Abby Talley POV
The Herald cleared his throat, the sound sharp in the cavernous silence, as he opened the heavy ceremonial ledger.
"Abigail Talley," he intoned, his voice echoing off the vaulted ceiling. "Daughter of Soldier Mark Talley. You stand before the Don to fulfill the blood debt of your father. Do you pledge yourself to Capo Connor Walls?"
The entire room seemed to hold its breath, waiting for the rehearsed submission. The expected "I do."
Connor straightened his silk tie, that familiar, smug grin reclaiming his face. He clearly believed the earlier friction with Brannon was nothing more than a hiccup—a momentary lapse that the system was designed to correct.
I shifted my gaze to the Don. The old man watched me from his high seat, his eyes sharp with curiosity. He was a predator who respected only one thing: strength. He respected the code above all else.
"No," I said.
The word was soft, barely a whisper, but in the suffocating silence, it detonated like a bomb.
Connor's smile didn't just fade; it evaporated. "What did you say?"
I ignored him, turning my eyes to Brannon. He stood like a statue carved from obsidian, his hands loose at his sides, radiating a terrifying readiness.
"The debt requires a union with the Walls bloodline," I stated, my voice gaining a steel edge. "It does not specify the heir."
I took a steadying breath. This was it. The precipice.
"I choose Brannon Walls."
The sound that rippled through the crowd wasn't shock; it was pure horror. The Butcher? The man who existed in the shadows? No woman chose Brannon. He was the nightmare, never the dream.
"You can't be serious!" Connor shrieked, his composure shattering. He broke rank from his men, charging toward me with wild eyes. "She's insane! She belongs to me!"
He reached for me, his expression a mask of furious possession.

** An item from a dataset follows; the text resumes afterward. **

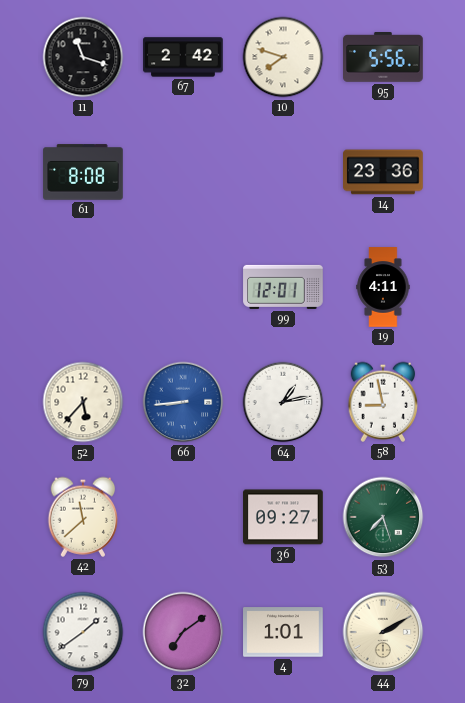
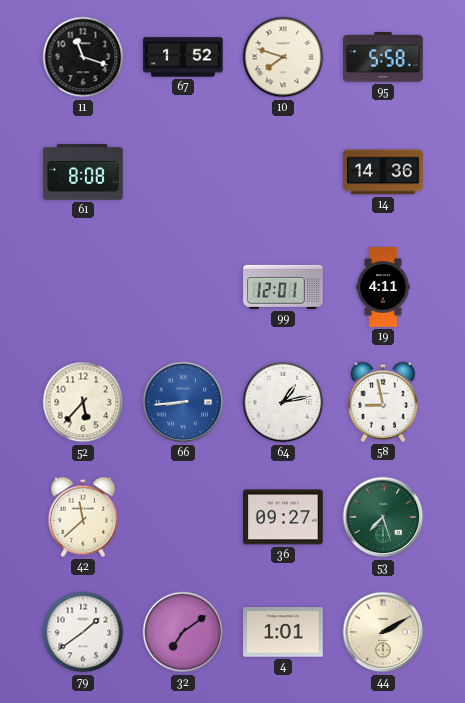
67: 2:42 -> 1:52
95: 5:56 -> 5:58
14: 23:36 -> 14:36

I didn't flinch. I didn't have to.
Brannon intercepted him.
It wasn't a frantic struggle. It was a collision of chaos and order. One second Connor was lunging; the next, he was stopped dead in his tracks. Brannon had caught Connor's wrist in mid-air, halting his momentum with terrifying ease.
"Let go of her," Connor spat, his face turning a mottled purple with rage. "You'll pay for this, you freak!"
Brannon didn't yell. He didn't posture. He simply twisted.
Snap.
A sickening sound echoed in the sudden silence.
Connor cried out, a sharp, agonized sound, his knees buckling. He collapsed to the floor, clutching his now unnaturally bent wrist to his chest.
But Brannon wasn't finished. He held Connor down by the broken limb, forcing his brother to bow before me in a gruesome parody of respect.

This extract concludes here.